The plan has two names – the Energy Independence and Economic Stimulus Initiative, and the Santa Cruz Energy Efficiency Program – but one goal: encourage adoption of solar power by as many homeowners as possible.
The basic mechanism is simple. The program finances the installation of solar power and solar heat systems for homeowners who want them and then adds the cost of the loans, which have 20-year terms, to the homes’ property taxes.
Modeled after existing programs in nearby Berkeley and in Sonoma County, the Santa Cruz program will launch with the help of the Santa Cruz Community Credit Union, which will provide bridge loans to homeowners who want to begin installations immediately. Even though the bridge loans will be conventional financing products (not wrapped into property taxes), they can be grandfathered into the Energy Efficiency Program once appropriate solar financing districts have been set up. That process is expected to be completed later this year.
As noted in a recent story in the Good Times Weekly, the program was organized by Ecology Action, a nonprofit environmental consultancy, in collaboration with local officials, the credit union, and installers such as Independent Energy Systems, one of the major installers in the region.
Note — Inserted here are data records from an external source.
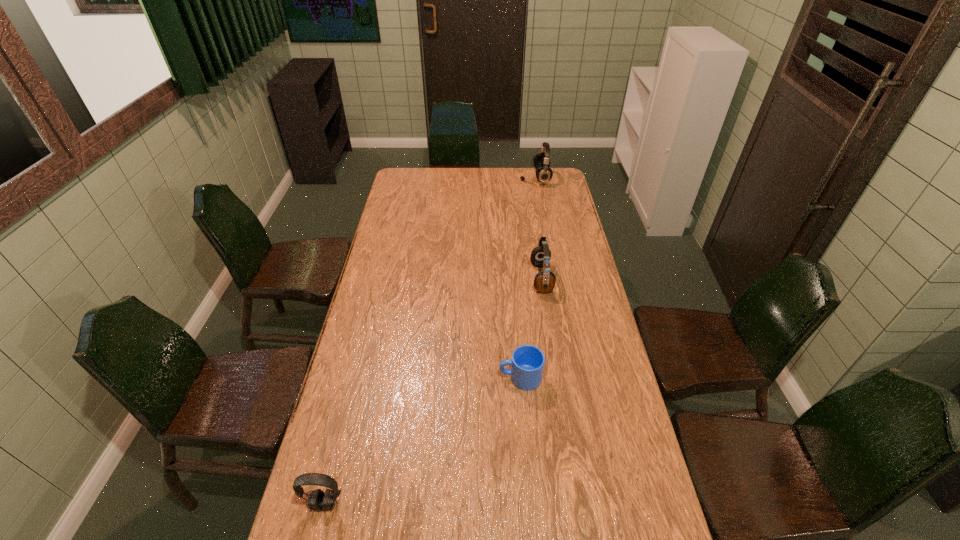 Identify the location of the farthest headset. The height and width of the screenshot is (540, 960). (544, 173).

Where is `the third nearest object`? the third nearest object is located at coordinates (544, 281).

Identify the location of the leftmost object. This screenshot has width=960, height=540. (318, 500).

I want to click on the nearest headset, so click(x=318, y=500).

You are a GUI agent. You are given a task and a screenshot of the screen. Output one action in this format:
    pyautogui.click(x=<x>, y=<y>)
    Task: Click on the shortest object
    Image resolution: width=960 pixels, height=540 pixels.
    Given the screenshot: What is the action you would take?
    pyautogui.click(x=527, y=364)

Identify the location of the third object from right to left. (527, 364).

This screenshot has height=540, width=960. Find the location of `free space located 0.170m with the microphone on the side of the farthest object`. free space located 0.170m with the microphone on the side of the farthest object is located at coordinates (488, 178).

Identify the location of vacant space located with the microphone on the side of the farthest object. This screenshot has height=540, width=960. (476, 178).

In order to click on free region located 0.050m with the microphone on the side of the farthest object in this screenshot , I will do `click(511, 178)`.

Find the location of a particular element. This screenshot has height=540, width=960. free space located on the ear cups of the second farthest headset is located at coordinates pos(449,279). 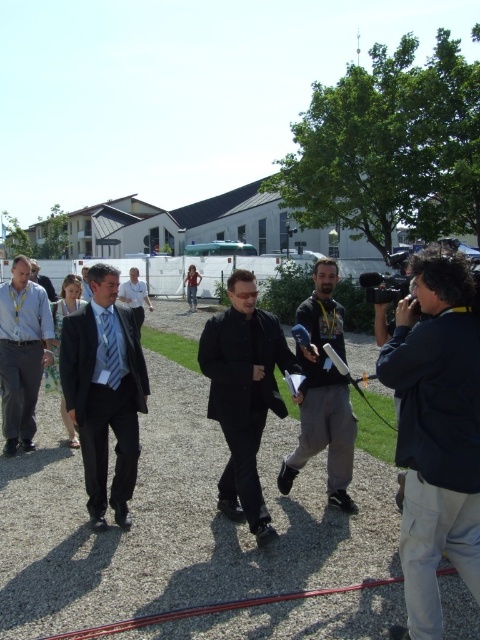 Question: Which of these objects is positioned closest to the light blue suit at center?

Choices:
 (A) black matte jacket at center
 (B) dark gray fabric jacket at center
 (C) dark blue jacket at right
 (D) light blue fabric suit at center

Answer: (D)

Question: Is light blue fabric suit at center above light blue suit at center?

Choices:
 (A) yes
 (B) no

Answer: (B)

Question: Which is farther from the black matte jacket at center?

Choices:
 (A) dark gray fabric jacket at center
 (B) matte black suit at left

Answer: (B)

Question: Does dark gray fabric jacket at center come behind light blue fabric suit at center?

Choices:
 (A) yes
 (B) no

Answer: (B)

Question: Is the position of dark gray fabric jacket at center more distant than that of light blue suit at center?

Choices:
 (A) no
 (B) yes

Answer: (A)

Question: Which object is farther from the camera taking this photo?

Choices:
 (A) light blue fabric suit at center
 (B) dark gray fabric jacket at center
 (C) matte blue suit at left

Answer: (C) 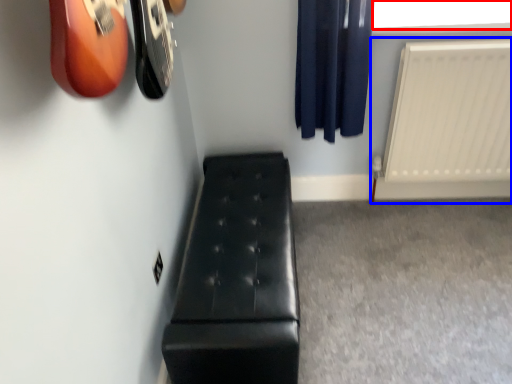 Question: Which point is closer to the camera, window screen (highlighted by a red box) or radiator (highlighted by a blue box)?

Choices:
 (A) window screen
 (B) radiator

Answer: (B) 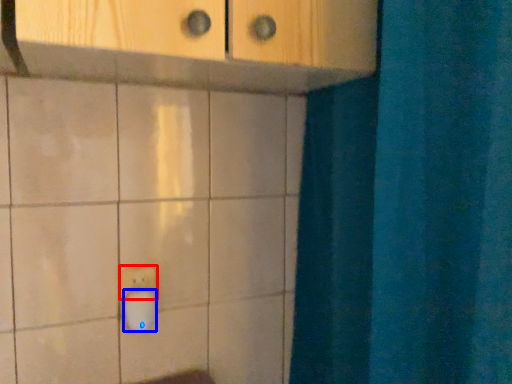 Question: Which point is further to the camera, light switch (highlighted by a red box) or knob (highlighted by a blue box)?

Choices:
 (A) light switch
 (B) knob

Answer: (A) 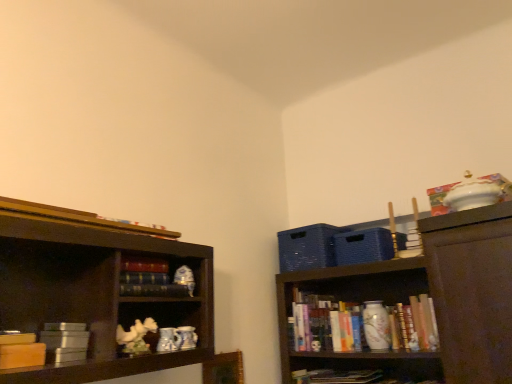 Question: Would you say black matte bookshelf at center, which is counted as the 2th book, starting from the right, contains metallic silver book at lower left, which is the 3th book in front-to-back order?

Choices:
 (A) no
 (B) yes

Answer: (A)

Question: Considering the relative sizes of black matte bookshelf at center, which is counted as the 2th book, starting from the right, and metallic silver book at lower left, which is the 3th book in front-to-back order, in the image provided, is black matte bookshelf at center, which is counted as the 2th book, starting from the right, thinner than metallic silver book at lower left, which is the 3th book in front-to-back order,?

Choices:
 (A) yes
 (B) no

Answer: (A)

Question: Is black matte bookshelf at center, the fourth book in the bottom-to-top sequence, facing towards metallic silver book at lower left, which ranks as the 4th book in top-to-bottom order?

Choices:
 (A) no
 (B) yes

Answer: (A)

Question: Can you confirm if black matte bookshelf at center, which is counted as the 2th book, starting from the right, is positioned to the right of metallic silver book at lower left, marked as the 3th book in a back-to-front arrangement?

Choices:
 (A) no
 (B) yes

Answer: (B)

Question: Is black matte bookshelf at center, which is counted as the 2th book, starting from the back, at the left side of metallic silver book at lower left, the 4th book when ordered from right to left?

Choices:
 (A) no
 (B) yes

Answer: (A)

Question: Is hardcover book at upper left, which is the first book from top to bottom, spatially inside metallic silver book at lower left, which ranks as the 4th book in top-to-bottom order, or outside of it?

Choices:
 (A) outside
 (B) inside

Answer: (A)

Question: In the image, is hardcover book at upper left, which is counted as the 3th book, starting from the left, on the left side or the right side of metallic silver book at lower left, marked as the 2th book in a bottom-to-top arrangement?

Choices:
 (A) left
 (B) right

Answer: (B)

Question: Is hardcover book at upper left, the first book from the front, wider or thinner than metallic silver book at lower left, the 4th book when ordered from right to left?

Choices:
 (A) wide
 (B) thin

Answer: (B)

Question: Is point (44, 208) positioned closer to the camera than point (73, 340)?

Choices:
 (A) farther
 (B) closer

Answer: (B)

Question: From a real-world perspective, is metallic silver book at lower left, the 4th book when ordered from right to left, physically located above or below matte yellow book at left, placed as the second book when sorted from front to back?

Choices:
 (A) above
 (B) below

Answer: (A)

Question: From the image's perspective, relative to matte yellow book at left, placed as the second book when sorted from front to back, is metallic silver book at lower left, marked as the 3th book in a back-to-front arrangement, above or below?

Choices:
 (A) below
 (B) above

Answer: (A)

Question: Is point click(x=80, y=342) closer or farther from the camera than point click(x=14, y=339)?

Choices:
 (A) farther
 (B) closer

Answer: (A)

Question: Is metallic silver book at lower left, which ranks as the 4th book in top-to-bottom order, inside the boundaries of matte yellow book at left, placed as the third book when sorted from bottom to top, or outside?

Choices:
 (A) inside
 (B) outside

Answer: (B)

Question: From a real-world perspective, is black matte bookshelf at center, the fourth book in the bottom-to-top sequence, above or below hardcover book at upper left, marked as the third book in a right-to-left arrangement?

Choices:
 (A) above
 (B) below

Answer: (B)

Question: Is point (158, 294) closer or farther from the camera than point (168, 231)?

Choices:
 (A) closer
 (B) farther

Answer: (A) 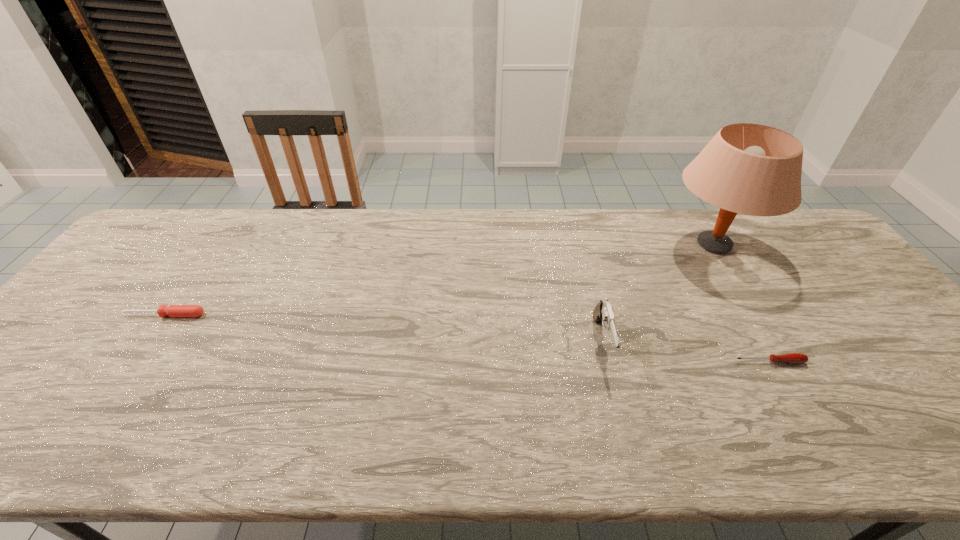 Locate which object ranks second in proximity to the farther screwdriver. Please provide its 2D coordinates. Your answer should be formatted as a tuple, i.e. [(x, y)], where the tuple contains the x and y coordinates of a point satisfying the conditions above.

[(751, 169)]

Locate an element on the screen. vacant space that satisfies the following two spatial constraints: 1. on the front-facing side of the lampshade; 2. at the muzzle of the gun is located at coordinates coord(773,341).

Where is `free point that satisfies the following two spatial constraints: 1. on the front-facing side of the tallest object; 2. at the muzzle of the third object from right to left`? Image resolution: width=960 pixels, height=540 pixels. free point that satisfies the following two spatial constraints: 1. on the front-facing side of the tallest object; 2. at the muzzle of the third object from right to left is located at coordinates (773, 341).

At what (x,y) coordinates should I click in order to perform the action: click on vacant space that satisfies the following two spatial constraints: 1. on the front-facing side of the tallest object; 2. at the muzzle of the second object from left to right. Please return your answer as a coordinate pair (x, y). Looking at the image, I should click on (773, 341).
Ecology Action estimates that if a little more than 1,800 homes went solar, the county would easily meet state requirements to return to 1990 levels of carbon emissions by 2030.
The economic benefits to the region could be significant, Colin Clark, program specialist for Ecology Action, told Good Times. If all forms of energy efficiency improvements are accounted for, he said, $2.32 would enter the local economy for every dollar spent on energy efficient projects. And if the pilot program evolves into a full-fledged, permanent program, as planners hope, employment will grow as the local solar industry expands.